[[ Raw data, beginning ]]
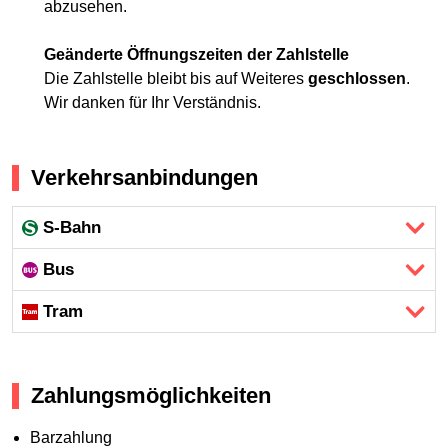
abzusehen.
Geänderte Öffnungszeiten der Zahlstelle
Die Zahlstelle bleibt bis auf Weiteres
geschlossen
.
Wir danken für Ihr Verständnis.
Verkehrsanbindungen
S-Bahn
Bus
Tram
Zahlungsmöglichkeiten
Barzahlung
[[ Raw data, end ]]
Work to complete:
Please copy the data shown above, line by line and exactly, omitting the images.

Exercise response:
abzusehen.
Geänderte Öffnungszeiten der Zahlstelle
Die Zahlstelle bleibt bis auf Weiteres
geschlossen
.
Wir danken für Ihr Verständnis.
Verkehrsanbindungen
S-Bahn
Bus
Tram
Zahlungsmöglichkeiten
Barzahlung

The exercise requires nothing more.